Case Study: Livonia West Commerce Center

Aug 15, 2019 | Construction News

In 2014, Ashley Capital purchased the 116-acre industrial brownfield site of the former General Motors Delco Chassis Plant in Livonia from RACER (Revitalizing Auto Communities Environmental Response) Trust for a planned new industrial distribution center. The city of Livonia is home to one of Michigan’s primary industrial corridors with many automotive manufacturing companies, vendors, and suppliers who operate within the city’s limits and nearby communities.

The General Motors’ Livonia site once housed fourteen heavy manufacturing buildings that totaled 2.1 million square feet. These facilities were constructed and utilized between 1954 and 1998. In 2001, after the plant was shuttered the buildings on the site were demolished and the site sat vacant for 13 years until it was sold by RACER Trust to Ashley Capital.

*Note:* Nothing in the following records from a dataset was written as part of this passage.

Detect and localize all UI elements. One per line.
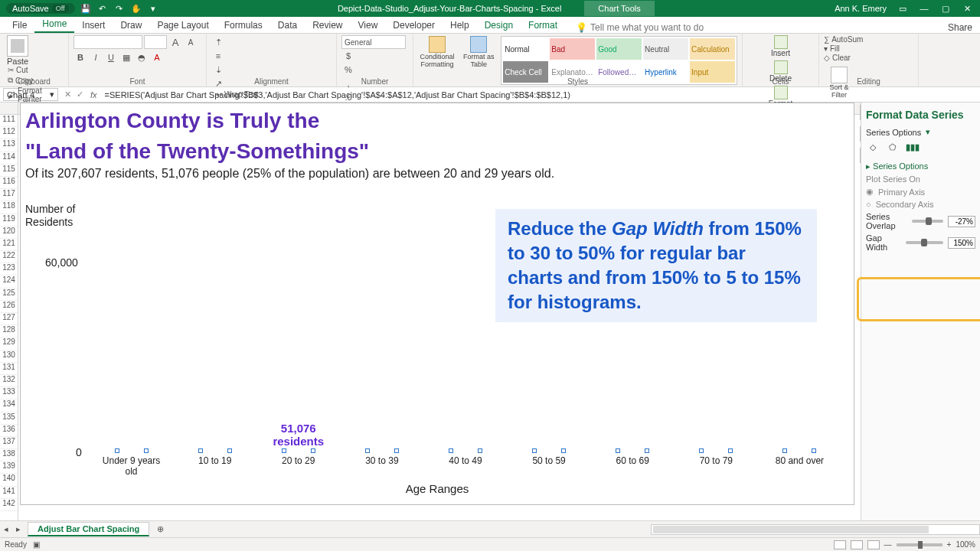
enter-formula-icon[interactable]: ✓ (74, 90, 86, 99)
zoom-slider[interactable] (897, 543, 942, 546)
sheet-nav-prev[interactable]: ◂ (0, 524, 12, 534)
underline-button[interactable]: U (104, 51, 118, 64)
cut-button[interactable]: ✂ Cut (8, 66, 64, 74)
qat-more-icon[interactable]: ▾ (147, 2, 159, 15)
sheet-tab-active[interactable]: Adjust Bar Chart Spacing (28, 522, 149, 536)
row-header[interactable]: 129 (0, 337, 18, 350)
tab-format[interactable]: Format (521, 18, 565, 33)
grow-font-button[interactable]: A (168, 35, 182, 49)
tab-page-layout[interactable]: Page Layout (149, 18, 216, 33)
cell-style-item[interactable]: Bad (550, 38, 595, 60)
gap-width-slider[interactable] (906, 241, 943, 244)
macro-record-icon[interactable]: ▣ (33, 540, 40, 549)
align-top-button[interactable]: ⇡ (211, 35, 225, 49)
x-category-label[interactable]: 60 to 69 (600, 455, 665, 466)
selection-handle[interactable] (282, 448, 286, 453)
tab-design[interactable]: Design (477, 18, 521, 33)
tab-view[interactable]: View (351, 18, 386, 33)
selection-handle[interactable] (699, 448, 704, 453)
series-options-dropdown[interactable]: Series Options ▾ (866, 127, 975, 137)
cell-style-item[interactable]: Calculation (690, 38, 735, 60)
cell-style-item[interactable]: Normal (503, 38, 548, 60)
borders-button[interactable]: ▦ (119, 51, 133, 64)
normal-view-button[interactable] (834, 540, 846, 549)
row-header[interactable]: 121 (0, 239, 18, 251)
maximize-icon[interactable]: ▢ (940, 4, 951, 14)
row-header[interactable]: 132 (0, 375, 18, 387)
zoom-level[interactable]: 100% (956, 540, 975, 549)
y-axis-title[interactable]: Number ofResidents (25, 203, 75, 229)
selection-handle[interactable] (532, 448, 537, 453)
worksheet-area[interactable]: A B C D E F G H I 1111121131141151161171… (0, 103, 861, 520)
selection-handle[interactable] (394, 448, 399, 453)
selection-handle[interactable] (478, 448, 482, 453)
row-header[interactable]: 113 (0, 139, 18, 152)
row-header[interactable]: 123 (0, 263, 18, 276)
autosum-button[interactable]: ∑ AutoSum (824, 35, 913, 44)
fx-icon[interactable]: fx (86, 90, 102, 99)
row-header[interactable]: 115 (0, 165, 18, 177)
plot-area[interactable]: 60,000 0 Under 9 years old10 to 1951,076… (90, 266, 841, 451)
bar-series[interactable]: Under 9 years old10 to 1951,076residents… (90, 266, 841, 451)
x-axis-title[interactable]: Age Ranges (21, 482, 854, 495)
redo-icon[interactable]: ↷ (113, 2, 126, 15)
row-header[interactable]: 135 (0, 412, 18, 425)
x-category-label[interactable]: Under 9 years old (100, 455, 164, 477)
row-header[interactable]: 126 (0, 301, 18, 313)
autosave-toggle[interactable]: AutoSave Off (6, 3, 75, 14)
save-icon[interactable]: 💾 (80, 2, 92, 15)
selection-handle[interactable] (198, 448, 203, 453)
row-header[interactable]: 118 (0, 201, 18, 214)
chart-subtitle[interactable]: Of its 207,607 residents, 51,076 people … (25, 167, 854, 181)
format-painter-button[interactable]: 🖌 Format Painter (8, 86, 64, 103)
sheet-nav-next[interactable]: ▸ (12, 524, 24, 534)
series-options-tab-icon[interactable]: ▮▮▮ (906, 140, 920, 154)
x-category-label[interactable]: 20 to 29 (266, 455, 331, 466)
x-category-label[interactable]: 40 to 49 (433, 455, 498, 466)
selection-handle[interactable] (144, 448, 149, 453)
selection-handle[interactable] (449, 448, 453, 453)
fill-line-tab-icon[interactable]: ◇ (866, 140, 880, 154)
row-header[interactable]: 134 (0, 399, 18, 412)
bold-button[interactable]: B (74, 51, 87, 64)
row-header[interactable]: 114 (0, 152, 18, 165)
row-header[interactable]: 131 (0, 363, 18, 375)
number-format-combo[interactable]: General (341, 35, 406, 49)
secondary-axis-radio[interactable]: ○ Secondary Axis (866, 200, 975, 209)
selection-handle[interactable] (311, 448, 315, 453)
select-all-corner[interactable] (0, 103, 18, 114)
row-header[interactable]: 117 (0, 189, 18, 201)
tab-insert[interactable]: Insert (74, 18, 113, 33)
row-header[interactable]: 111 (0, 115, 18, 127)
touch-icon[interactable]: ✋ (130, 2, 142, 15)
zoom-in-button[interactable]: + (947, 540, 952, 549)
chart-title-line1[interactable]: Arlington County is Truly the (25, 108, 854, 134)
x-category-label[interactable]: 10 to 19 (183, 455, 247, 466)
zoom-out-button[interactable]: — (884, 540, 892, 549)
row-header[interactable]: 138 (0, 449, 18, 461)
data-label[interactable]: 51,076residents (273, 422, 324, 448)
fill-button[interactable]: ▾ Fill (824, 44, 913, 53)
primary-axis-radio[interactable]: ◉ Primary Axis (866, 187, 975, 197)
section-header[interactable]: ▸ Series Options (866, 161, 975, 171)
row-header[interactable]: 116 (0, 177, 18, 189)
row-header[interactable]: 127 (0, 313, 18, 325)
selection-handle[interactable] (782, 448, 787, 453)
row-header[interactable]: 124 (0, 276, 18, 288)
tab-home[interactable]: Home (34, 16, 74, 33)
accounting-button[interactable]: $ (341, 49, 355, 63)
x-category-label[interactable]: 30 to 39 (350, 455, 414, 466)
chart-object[interactable]: + 🖌 ▽ Arlington County is Truly the "Lan… (20, 103, 854, 505)
row-header[interactable]: 139 (0, 461, 18, 474)
align-middle-button[interactable]: ≡ (211, 49, 225, 63)
tab-formulas[interactable]: Formulas (217, 18, 270, 33)
row-header[interactable]: 125 (0, 289, 18, 301)
cell-style-item[interactable]: Neutral (643, 38, 688, 60)
row-header[interactable]: 133 (0, 387, 18, 399)
series-overlap-input[interactable] (948, 216, 975, 227)
row-header[interactable]: 119 (0, 214, 18, 227)
selection-handle[interactable] (115, 448, 119, 453)
row-header[interactable]: 128 (0, 325, 18, 337)
clear-button[interactable]: ◇ Clear (824, 54, 913, 62)
row-header[interactable]: 142 (0, 499, 18, 511)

RACER Trust was established in 2011 to manage the remediation, redevelopment, and restoration of former GM properties.

This brownfield site was fraught with many disadvantages due to remnants left behind from its previous use. The demolition of the former structures had left many unknown soil and ground conditions buried below the surface. These remnants included abandoned-in-place building footings and foundations, walls, piping, utilities, and underground storage tanks (UST). Before the construction of Ashley Capital’s new one-million square foot precast industrial distribution center could begin, the brownfield contaminants inherent to the site needed to be addressed. The site conditions were remediated through a combination of crushing and compacting the concrete, and removal and filling the inground pipe and tanks as defined by the Phase II Environmental Site Assessment (ESA) Report. The contaminated soil was dewatered and pumped in frac tanks and removed from the site to a quarantine location. The site’s stormwater is managed through a system of detention basins and Best Management Practices that collect and release the captured water runoff into the local system without coming into contact with the site soils.

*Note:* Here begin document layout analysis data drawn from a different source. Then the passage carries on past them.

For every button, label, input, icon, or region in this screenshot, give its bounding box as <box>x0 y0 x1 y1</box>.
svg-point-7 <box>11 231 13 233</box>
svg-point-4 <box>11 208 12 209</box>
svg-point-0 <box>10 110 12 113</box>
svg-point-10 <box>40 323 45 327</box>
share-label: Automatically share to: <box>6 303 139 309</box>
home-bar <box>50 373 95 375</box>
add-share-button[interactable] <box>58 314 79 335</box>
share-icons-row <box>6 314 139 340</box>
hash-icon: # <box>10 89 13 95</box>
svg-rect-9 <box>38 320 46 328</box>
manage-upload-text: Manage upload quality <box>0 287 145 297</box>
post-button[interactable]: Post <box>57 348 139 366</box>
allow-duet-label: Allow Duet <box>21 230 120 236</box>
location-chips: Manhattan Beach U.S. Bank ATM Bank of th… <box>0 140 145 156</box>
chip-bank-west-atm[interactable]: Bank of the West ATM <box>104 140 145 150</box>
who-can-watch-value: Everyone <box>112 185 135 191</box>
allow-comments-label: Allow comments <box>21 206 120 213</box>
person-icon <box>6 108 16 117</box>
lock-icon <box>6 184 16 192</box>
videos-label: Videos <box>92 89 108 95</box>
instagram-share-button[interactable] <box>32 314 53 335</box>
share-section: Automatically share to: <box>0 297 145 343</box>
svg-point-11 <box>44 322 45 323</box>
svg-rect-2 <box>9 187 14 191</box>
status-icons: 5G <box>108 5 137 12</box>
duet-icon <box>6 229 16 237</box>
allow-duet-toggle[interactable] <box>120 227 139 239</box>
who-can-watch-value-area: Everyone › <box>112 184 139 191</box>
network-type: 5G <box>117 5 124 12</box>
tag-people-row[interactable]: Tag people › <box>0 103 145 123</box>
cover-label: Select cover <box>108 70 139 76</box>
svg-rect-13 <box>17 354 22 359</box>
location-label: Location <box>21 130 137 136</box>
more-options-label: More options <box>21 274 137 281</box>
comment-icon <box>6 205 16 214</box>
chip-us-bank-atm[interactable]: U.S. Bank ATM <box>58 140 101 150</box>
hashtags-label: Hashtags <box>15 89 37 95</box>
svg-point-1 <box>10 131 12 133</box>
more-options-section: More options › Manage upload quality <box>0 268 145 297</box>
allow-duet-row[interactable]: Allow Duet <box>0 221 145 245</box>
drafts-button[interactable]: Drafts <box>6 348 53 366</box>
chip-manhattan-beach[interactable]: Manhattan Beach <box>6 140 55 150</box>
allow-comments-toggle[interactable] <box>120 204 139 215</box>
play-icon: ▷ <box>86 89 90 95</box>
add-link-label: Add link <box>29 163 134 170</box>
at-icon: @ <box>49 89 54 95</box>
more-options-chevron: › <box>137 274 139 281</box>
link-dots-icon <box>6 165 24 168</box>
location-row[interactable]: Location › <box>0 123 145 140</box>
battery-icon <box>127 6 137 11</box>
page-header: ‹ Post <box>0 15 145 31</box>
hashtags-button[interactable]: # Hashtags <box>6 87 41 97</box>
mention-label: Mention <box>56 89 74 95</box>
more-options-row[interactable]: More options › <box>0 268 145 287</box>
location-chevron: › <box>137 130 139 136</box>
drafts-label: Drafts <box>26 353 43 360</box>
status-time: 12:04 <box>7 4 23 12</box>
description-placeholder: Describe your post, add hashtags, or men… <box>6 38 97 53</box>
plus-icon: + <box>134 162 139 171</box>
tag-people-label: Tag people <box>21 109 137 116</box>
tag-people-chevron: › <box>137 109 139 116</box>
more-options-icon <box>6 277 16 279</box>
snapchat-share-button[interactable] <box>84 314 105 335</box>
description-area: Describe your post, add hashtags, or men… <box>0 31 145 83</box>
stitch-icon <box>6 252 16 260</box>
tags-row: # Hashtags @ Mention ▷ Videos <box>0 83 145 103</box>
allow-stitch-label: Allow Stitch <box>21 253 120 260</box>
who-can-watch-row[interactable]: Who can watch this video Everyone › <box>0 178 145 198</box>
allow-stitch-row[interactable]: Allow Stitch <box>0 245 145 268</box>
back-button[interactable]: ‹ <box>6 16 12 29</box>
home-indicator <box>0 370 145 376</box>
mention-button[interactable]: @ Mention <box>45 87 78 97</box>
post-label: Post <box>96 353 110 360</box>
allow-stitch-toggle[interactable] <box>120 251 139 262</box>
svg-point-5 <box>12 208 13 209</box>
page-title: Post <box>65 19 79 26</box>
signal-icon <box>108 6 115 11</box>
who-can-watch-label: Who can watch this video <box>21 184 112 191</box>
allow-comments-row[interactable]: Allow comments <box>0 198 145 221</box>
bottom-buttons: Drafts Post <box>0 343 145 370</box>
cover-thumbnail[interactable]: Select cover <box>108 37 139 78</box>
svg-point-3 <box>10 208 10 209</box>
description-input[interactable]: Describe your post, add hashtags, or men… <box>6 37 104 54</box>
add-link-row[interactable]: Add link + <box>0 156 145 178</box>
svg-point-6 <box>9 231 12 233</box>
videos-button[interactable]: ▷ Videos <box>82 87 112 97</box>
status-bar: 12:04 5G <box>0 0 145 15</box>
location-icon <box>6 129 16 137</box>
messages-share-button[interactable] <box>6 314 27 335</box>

In addition to the environmental challenges, Ashley Capital had an aggressive nine-month start to finish construction schedule. The City of Livonia streamlined the permit process to assist in the scheduling process. The team had to complete the new building and extend a 40kV transmission line to power the project’s new on-site DTE electric substation. The streamlined permitting and early commitment by the client allowed the team to begin procuring the needed steel and prefabricated concrete building to keep the project on schedule. The sub-station was brought on-line one month prior to the building’s completion.

Opting to clean-up and utilize this former heavy manufacturing site, Ashley Capital contributed to the environmental and economic health of the community by reinvigorating a largely empty and unproductive site. The project and its program put the previously contaminated site back into productive use and brought benefits through environmental revitalization, job growth opportunities, and providing tax dollars to the local economy.